TRIBUTE: Farrow a part of Crawford legacy

Lenise Farrow was a much-loved and devoted member of the Howick community her entire life. Photo supplied

Lenise Jean Farrow, nee Crawford, from one of Howick’s pioneering families, has died.
She passed away peacefully on September 16, aged 95.

Her great grandfather John Crawford established a transport business in 1851, sailing a scow from Howick Beach to Auckland.
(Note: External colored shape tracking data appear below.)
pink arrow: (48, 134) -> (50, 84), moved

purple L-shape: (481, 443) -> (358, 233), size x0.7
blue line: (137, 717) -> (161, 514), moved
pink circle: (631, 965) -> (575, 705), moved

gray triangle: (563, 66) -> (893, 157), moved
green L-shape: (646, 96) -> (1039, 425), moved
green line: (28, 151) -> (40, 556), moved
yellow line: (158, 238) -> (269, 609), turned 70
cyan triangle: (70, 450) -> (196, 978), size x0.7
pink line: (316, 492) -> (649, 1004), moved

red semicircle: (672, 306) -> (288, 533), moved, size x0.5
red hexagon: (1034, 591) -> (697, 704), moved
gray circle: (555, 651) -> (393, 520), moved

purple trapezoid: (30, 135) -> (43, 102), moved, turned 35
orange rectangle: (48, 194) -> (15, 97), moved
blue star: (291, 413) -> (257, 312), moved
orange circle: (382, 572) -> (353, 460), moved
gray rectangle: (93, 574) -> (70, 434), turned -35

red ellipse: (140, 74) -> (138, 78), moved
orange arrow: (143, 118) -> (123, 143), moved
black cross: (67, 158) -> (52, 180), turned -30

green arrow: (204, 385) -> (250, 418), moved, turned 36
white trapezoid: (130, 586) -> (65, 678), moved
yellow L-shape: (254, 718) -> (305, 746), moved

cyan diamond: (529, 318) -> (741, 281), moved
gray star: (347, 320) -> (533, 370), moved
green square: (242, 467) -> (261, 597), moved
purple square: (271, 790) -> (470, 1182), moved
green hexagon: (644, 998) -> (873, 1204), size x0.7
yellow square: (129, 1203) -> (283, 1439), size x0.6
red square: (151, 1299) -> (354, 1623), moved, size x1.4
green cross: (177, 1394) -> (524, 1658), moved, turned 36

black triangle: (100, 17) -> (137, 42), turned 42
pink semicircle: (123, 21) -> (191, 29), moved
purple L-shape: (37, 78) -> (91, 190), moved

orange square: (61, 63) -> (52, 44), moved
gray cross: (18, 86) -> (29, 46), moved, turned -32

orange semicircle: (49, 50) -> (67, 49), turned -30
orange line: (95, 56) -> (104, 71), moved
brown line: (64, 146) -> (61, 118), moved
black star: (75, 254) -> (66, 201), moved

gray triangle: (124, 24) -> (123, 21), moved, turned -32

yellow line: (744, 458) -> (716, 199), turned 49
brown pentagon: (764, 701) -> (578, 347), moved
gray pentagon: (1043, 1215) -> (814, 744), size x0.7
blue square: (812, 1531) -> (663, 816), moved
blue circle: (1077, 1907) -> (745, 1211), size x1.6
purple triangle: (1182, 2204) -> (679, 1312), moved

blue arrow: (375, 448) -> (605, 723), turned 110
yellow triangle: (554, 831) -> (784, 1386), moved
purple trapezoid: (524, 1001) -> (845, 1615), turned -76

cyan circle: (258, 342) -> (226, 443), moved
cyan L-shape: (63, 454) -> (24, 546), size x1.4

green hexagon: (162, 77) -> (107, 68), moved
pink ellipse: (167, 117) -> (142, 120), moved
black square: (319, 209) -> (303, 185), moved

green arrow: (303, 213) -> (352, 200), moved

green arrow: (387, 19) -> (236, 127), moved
His sons John II and Thomas started Crawford’s horse buses in 1883 with cream and maroon colours that continue today. In 1912 they started a motorbus service which continued until 1944 when they sold the business which became the Howick and Eastern Bus Company.

When the Auckland to Howick concrete road opened in 1931, Lenise turned on the reticulated water supply as the four-year-old daughter of John III, the chairman of the Howick Town Board.

The Crawford Reserve in Picton Street is on the site of Crawford’s horse-bus stables and motorbus depot from 1900 to 2002.

The Crawford Medical Centre next to the Crawford Reserve was built in 1926 for Fanny Crawford after her husband died in 1924. They had a 10-acre farm with house cows, sheep and turkeys.

The Crawford homestead provided seven bedrooms for their bus drivers.
Manukau City Council bought the Crawford Reserve in 2002 to preserve the sea views from Stockade Hill.

Her death notice in the NZ Herald read: “Treasured daughter of the late Jack and Ethel Crawford. Beloved wife of the late Charles (Chas) and much-loved mother of Sue. Cherished Nana to Alison and Jennifer and adored great-grandmother of Benjamin. Lenise was a much-loved and devoted member of the Howick community her entire life and will be greatly missed.”